FakeNet-NG (Windows, FlareVM): intercepts all outbound connections, responds with simulated services, and logs every request.
Start FakeNet-NG before executing the sample.
After analysis, review FakeNet-NG log:
[DNS] Query: evil-c2.example.com → Responded: 192.0.2.1
[HTTP] POST /gate.php HTTP/1.1
User-Agent: Mozilla/5.0 (compatible)
Data: [base64 encoded stolen data]
The DNS query reveals the C2 domain. The HTTP POST reveals the exfiltration endpoint and user-agent string. Both become network-level IOCs.
After collecting artefacts, structure findings into four sections:
malware.exe
└── cmd.exe /c vssadmin delete shadows /all
└── powershell.exe -enc [base64]
C:\Users\[user]\AppData\Roaming\svchost32.exe (dropped payload)
C:\Users\[user]\Desktop\README_DECRYPT.txt (ransom note)
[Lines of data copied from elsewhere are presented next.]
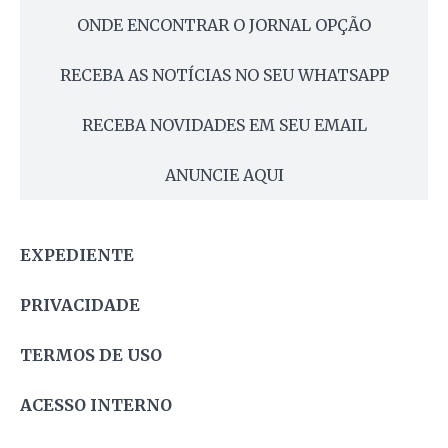
ONDE ENCONTRAR O JORNAL OPÇÃO
RECEBA AS NOTÍCIAS NO SEU WHATSAPP
RECEBA NOVIDADES EM SEU EMAIL
ANUNCIE AQUI
EXPEDIENTE
PRIVACIDADE
TERMOS DE USO
ACESSO INTERNO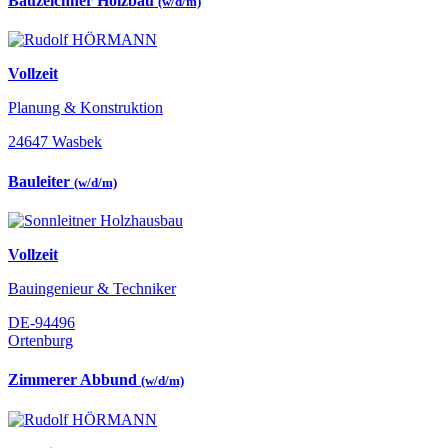
Bauzeichner Holzbau
(w/d/m)
Vollzeit
Planung & Konstruktion
24647 Wasbek
Bauleiter
(w/d/m)
Vollzeit
Bauingenieur & Techniker
DE-94496
Ortenburg
Zimmerer Abbund
(w/d/m)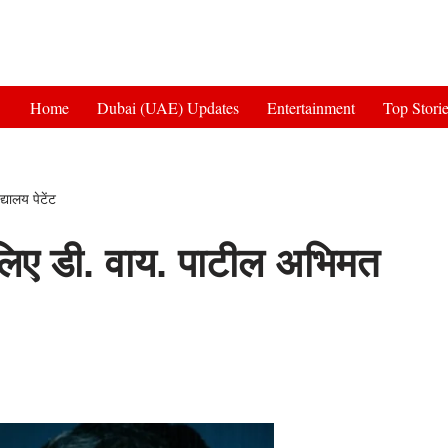
Get 30% off your first purchase
Home
Dubai (UAE) Updates
Entertainment
Top Stori
यालय पेटेंट
 लिए डी. वाय. पाटील अभिमत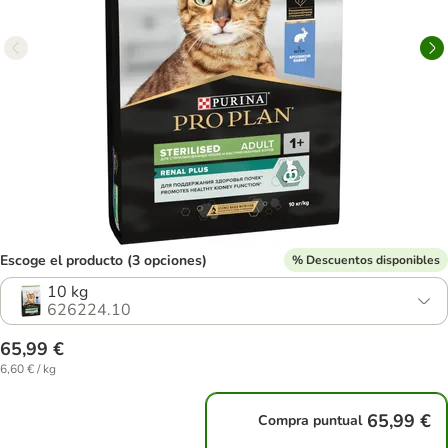
Escoge el producto (3 opciones)
% Descuentos disponibles
10 kg
626224.10
65,99 €
6,60 € / kg
65,99 €
Compra puntual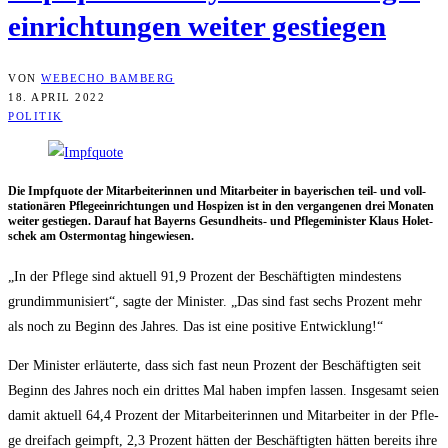
ein­rich­tun­gen wei­ter gestiegen
VON
WEBECHO BAMBERG
18. APRIL 2022
POLITIK
Die Impf­quo­te der Mit­ar­bei­te­rin­nen und Mit­ar­bei­ter in baye­ri­schen teil- und voll­
sta­tio­nä­ren Pfle­ge­ein­rich­tun­gen und Hos­pi­zen ist in den ver­gan­ge­nen drei Mona­ten
wei­ter gestie­gen. Dar­auf hat Bay­erns Gesund­heits- und Pfle­ge­mi­nis­ter Klaus Holet­
schek am Oster­mon­tag hingewiesen.
„In der Pfle­ge sind aktu­ell 91,9 Pro­zent der Beschäf­tig­ten min­des­tens
grund­im­mu­ni­siert“, sag­te der Minis­ter. „Das sind fast sechs Pro­zent mehr
als noch zu Beginn des Jah­res. Das ist eine posi­ti­ve Entwicklung!“
Der Minis­ter erläu­ter­te, dass sich fast neun Pro­zent der Beschäf­tig­ten seit
Beginn des Jah­res noch ein drit­tes Mal haben imp­fen las­sen. Ins­ge­samt sei­en
damit aktu­ell 64,4 Pro­zent der Mit­ar­bei­te­rin­nen und Mit­ar­bei­ter in der Pfle­
ge drei­fach geimpft, 2,3 Pro­zent hät­ten der Beschäf­tig­ten hät­ten bereits ihre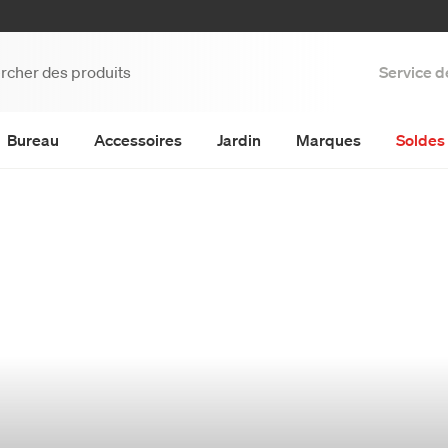
Service d
Bureau
Accessoires
Jardin
Marques
Soldes 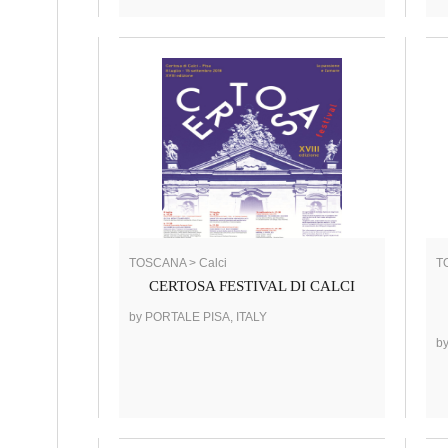
TOSCANA > Calci
T
CERTOSA FESTIVAL DI CALCI
by PORTALE PISA, ITALY
b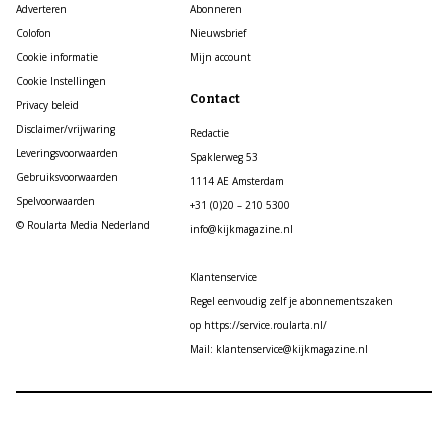
Adverteren
Abonneren
Colofon
Nieuwsbrief
Cookie informatie
Mijn account
Cookie Instellingen
Contact
Privacy beleid
Disclaimer/vrijwaring
Redactie
Leveringsvoorwaarden
Spaklerweg 53
Gebruiksvoorwaarden
1114 AE Amsterdam
Spelvoorwaarden
+31 (0)20 – 210 5300
© Roularta Media Nederland
info@kijkmagazine.nl
Klantenservice
Regel eenvoudig zelf je abonnementszaken
op https://service.roularta.nl/
Mail: klantenservice@kijkmagazine.nl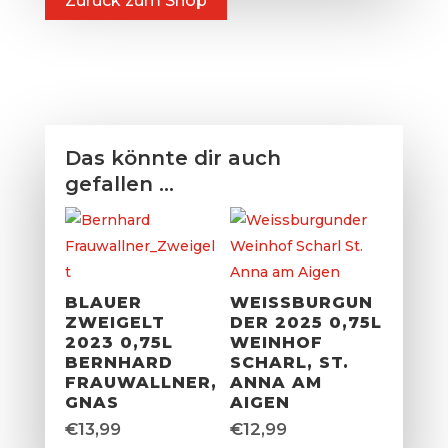
Zurück zum Shop
Das könnte dir auch
gefallen …
BLAUER
WEISSBURGUN
ZWEIGELT
DER 2025 0,75L
2023 0,75L
WEINHOF
BERNHARD
SCHARL, ST.
FRAUWALLNER,
ANNA AM
GNAS
AIGEN
€
13,99
€
12,99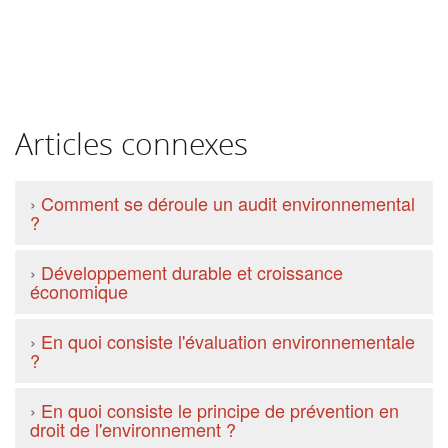
Articles connexes
›
Comment se déroule un audit environnemental
?
›
Développement durable et croissance
économique
›
En quoi consiste l'évaluation environnementale
?
›
En quoi consiste le principe de prévention en
droit de l'environnement ?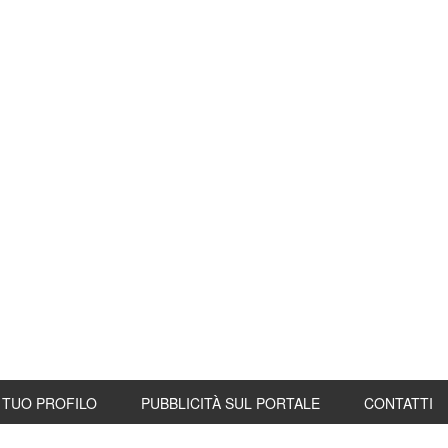
L TUO PROFILO
PUBBLICITÀ SUL PORTALE
CONTATTI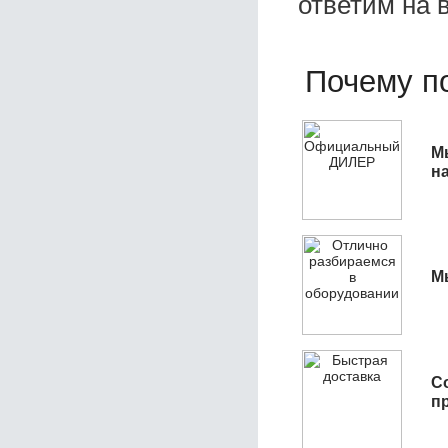
ответим на 
Почему по
М
н
М
С
п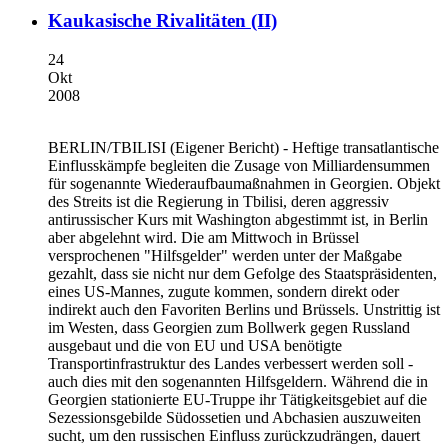
Kaukasische Rivalitäten (II)
24
Okt
2008
BERLIN/TBILISI
(Eigener Bericht) - Heftige transatlantische
Einflusskämpfe begleiten die Zusage von Milliardensummen
für sogenannte Wiederaufbaumaßnahmen in Georgien. Objekt
des Streits ist die Regierung in Tbilisi, deren aggressiv
antirussischer Kurs mit Washington abgestimmt ist, in Berlin
aber abgelehnt wird. Die am Mittwoch in Brüssel
versprochenen "Hilfsgelder" werden unter der Maßgabe
gezahlt, dass sie nicht nur dem Gefolge des Staatspräsidenten,
eines US-Mannes, zugute kommen, sondern direkt oder
indirekt auch den Favoriten Berlins und Brüssels. Unstrittig ist
im Westen, dass Georgien zum Bollwerk gegen Russland
ausgebaut und die von EU und USA benötigte
Transportinfrastruktur des Landes verbessert werden soll -
auch dies mit den sogenannten Hilfsgeldern. Während die in
Georgien stationierte EU-Truppe ihr Tätigkeitsgebiet auf die
Sezessionsgebilde Südossetien und Abchasien auszuweiten
sucht, um den russischen Einfluss zurückzudrängen, dauert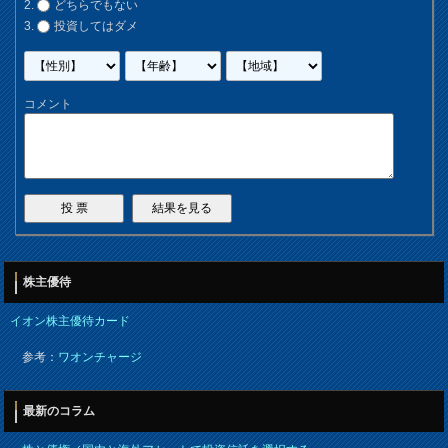
どちらでもない
投資してはダメ
コメント
株主優待
イオン株主優待カード
参考：
ワオンチャージ
最新のコラム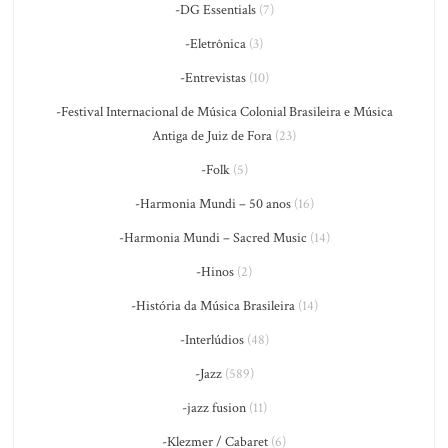
-DG Essentials
(7)
-Eletrônica
(3)
-Entrevistas
(10)
-Festival Internacional de Música Colonial Brasileira e Música
Antiga de Juiz de Fora
(23)
-Folk
(5)
-Harmonia Mundi – 50 anos
(16)
-Harmonia Mundi – Sacred Music
(14)
-Hinos
(2)
-História da Música Brasileira
(14)
-Interlúdios
(48)
-Jazz
(589)
-jazz fusion
(11)
-Klezmer / Cabaret
(6)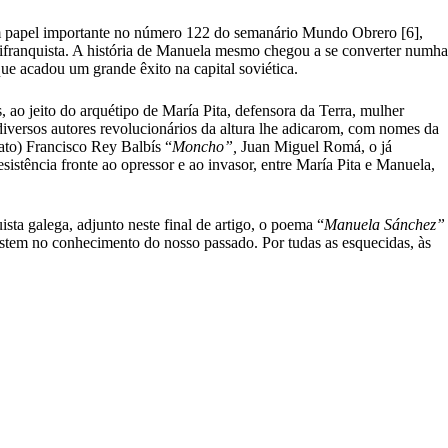
 um papel importante no número 122 do semanário Mundo Obrero [6],
antifranquista. A história de Manuela mesmo chegou a se converter numha
que acadou um grande êxito na capital soviética.
ao jeito do arquétipo de María Pita, defensora da Terra, mulher
diversos autores revolucionários da altura lhe adicarom, com nomes da
ato) Francisco Rey Balbís “
Moncho”,
Juan Miguel Romá, o já
istência fronte ao opressor e ao invasor, entre María Pita e Manuela,
a galega, adjunto neste final de artigo, o poema “
Manuela Sánchez”
stem no conhecimento do nosso passado. Por tudas as esquecidas, às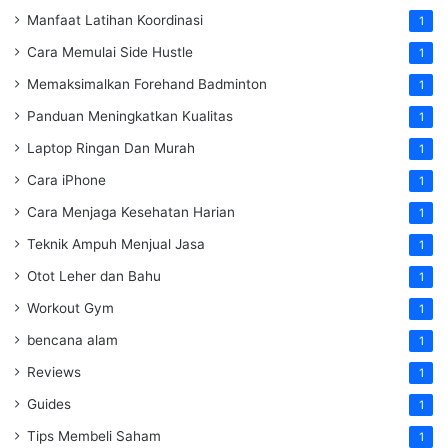
Manfaat Latihan Koordinasi
1
Cara Memulai Side Hustle
1
Memaksimalkan Forehand Badminton
1
Panduan Meningkatkan Kualitas
1
Laptop Ringan Dan Murah
1
Cara iPhone
1
Cara Menjaga Kesehatan Harian
1
Teknik Ampuh Menjual Jasa
1
Otot Leher dan Bahu
1
Workout Gym
1
bencana alam
1
Reviews
1
Guides
1
Tips Membeli Saham
1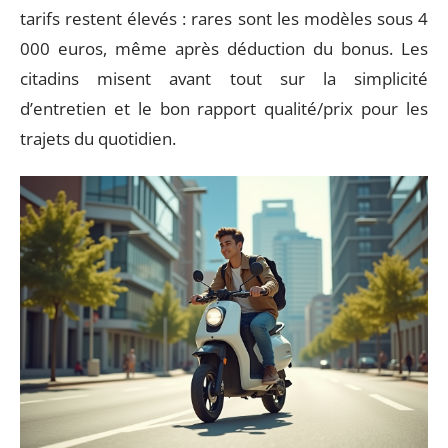
tarifs restent élevés : rares sont les modèles sous 4
000 euros, même après déduction du bonus. Les
citadins misent avant tout sur la simplicité
d’entretien et le bon rapport qualité/prix pour les
trajets du quotidien.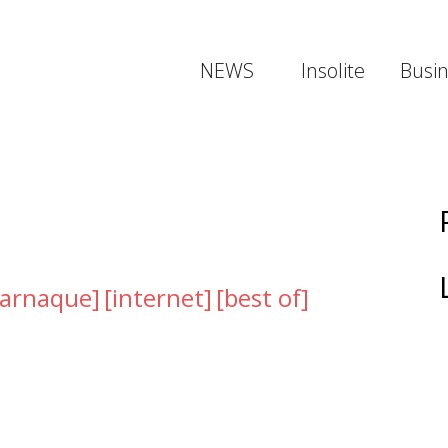
NEWS
Insolite
Busi
[arnaque]
[internet]
[best of]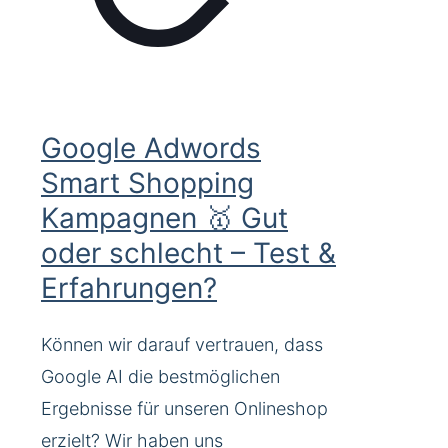
Google Adwords
Smart Shopping
Kampagnen 🥇 Gut
oder schlecht – Test &
Erfahrungen?
Können wir darauf vertrauen, dass
Google AI die bestmöglichen
Ergebnisse für unseren Onlineshop
erzielt? Wir haben uns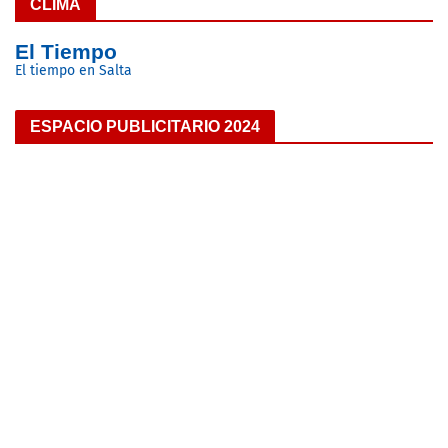
CLIMA
El Tiempo
El tiempo en Salta
ESPACIO PUBLICITARIO 2024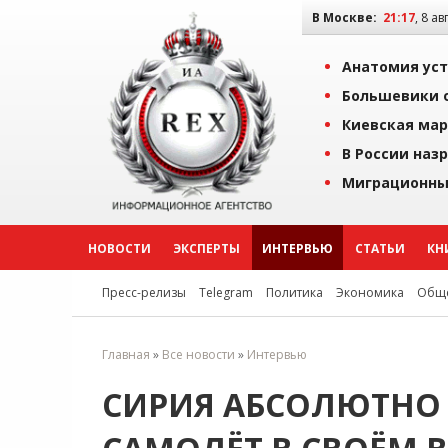
В Москве:
21:17
, 8 ав
Анатомия уст
Большевики о
Киевская мар
В России наз
Миграционны
НОВОСТИ
ЭКСПЕРТЫ
ИНТЕРВЬЮ
СТАТЬИ
КН
Пресс-релизы
Telegram
Политика
Экономика
Обще
Главная
»
Все новости
»
Интервью
СИРИЯ АБСОЛЮТНО 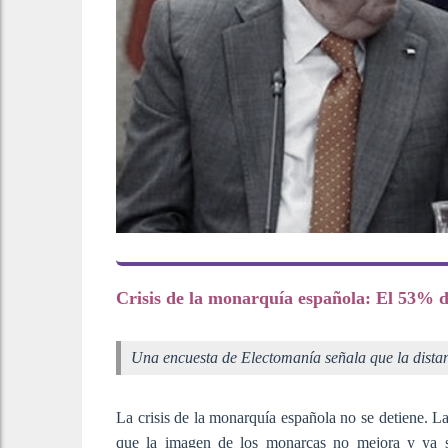
Crisis de la monarquía española: El 53% d
Una encuesta de Electomanía señala que la distan
La crisis de la monarquía española no se detiene. La
que la imagen de los monarcas no mejora y ya so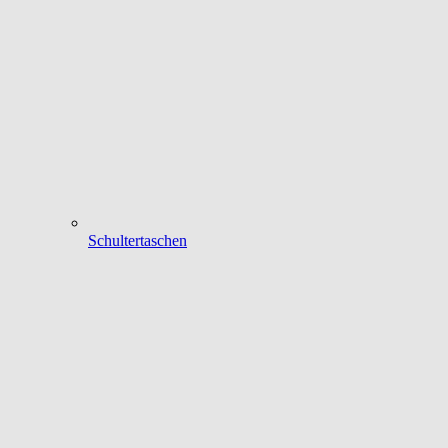
Schultertaschen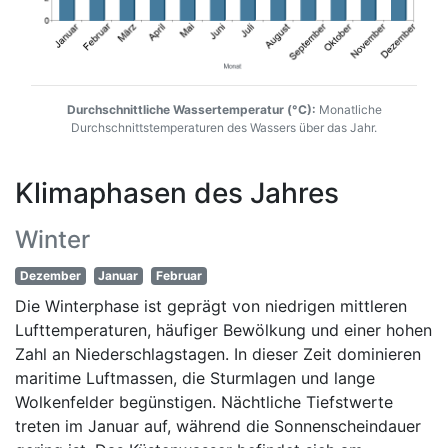
Durchschnittliche Wassertemperatur (°C):
Monatliche
Durchschnittstemperaturen des Wassers über das Jahr.
Klimaphasen des Jahres
Winter
Dezember
Januar
Februar
Die Winterphase ist geprägt von niedrigen mittleren
Lufttemperaturen, häufiger Bewölkung und einer hohen
Zahl an Niederschlagstagen. In dieser Zeit dominieren
maritime Luftmassen, die Sturmlagen und lange
Wolkenfelder begünstigen. Nächtliche Tiefstwerte
treten im Januar auf, während die Sonnenscheindauer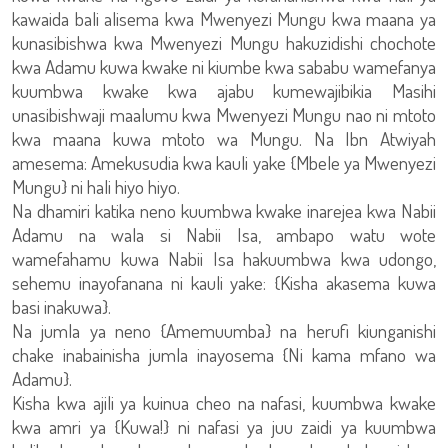
kawaida bali alisema kwa Mwenyezi Mungu kwa maana ya
kunasibishwa kwa Mwenyezi Mungu hakuzidishi chochote
kwa Adamu kuwa kwake ni kiumbe kwa sababu wamefanya
kuumbwa kwake kwa ajabu kumewajibikia Masihi
unasibishwaji maalumu kwa Mwenyezi Mungu nao ni mtoto
kwa maana kuwa mtoto wa Mungu. Na Ibn Atwiyah
amesema: Amekusudia kwa kauli yake {Mbele ya Mwenyezi
Mungu} ni hali hiyo hiyo.
Na dhamiri katika neno kuumbwa kwake inarejea kwa Nabii
Adamu na wala si Nabii Isa, ambapo watu wote
wamefahamu kuwa Nabii Isa hakuumbwa kwa udongo,
sehemu inayofanana ni kauli yake: {Kisha akasema kuwa
basi inakuwa}.
Na jumla ya neno {Amemuumba} na herufi kiunganishi
chake inabainisha jumla inayosema {Ni kama mfano wa
Adamu}.
Kisha kwa ajili ya kuinua cheo na nafasi, kuumbwa kwake
kwa amri ya {Kuwa!} ni nafasi ya juu zaidi ya kuumbwa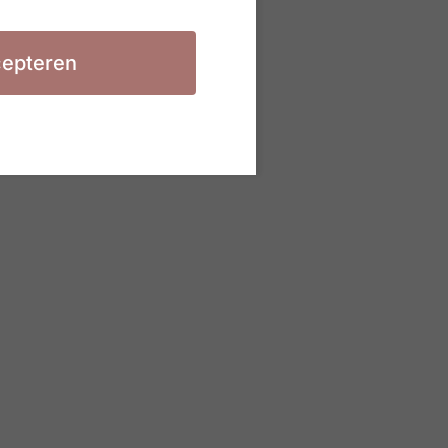
epteren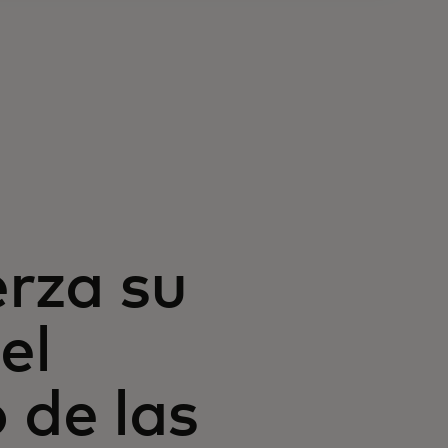
rza su
el
de las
HKCU\Software\Microsoft\Windows\CurrentVersion\Run
→ "WindowsUpdate" = "C:\...\svchost32.exe"
DNS: evil-c2.example.com → 185.220.x.x
HTTP: POST /gate.php (User-Agent: Mozilla/5.0 compatible)
This four-section structure maps directly to the IOC types used in threat intelligence sharing (MISP, OpenIOC, STIX/TAXII).
The IAT from static analysis predicted: file manipulation, registry access, HTTP communication. Dynamic analysis confirms all three and adds the specific file paths, registry keys, and C2 domains. This correlation is the validation step — if dynamic behaviour contradicts static predictions, investigate the discrepancy first.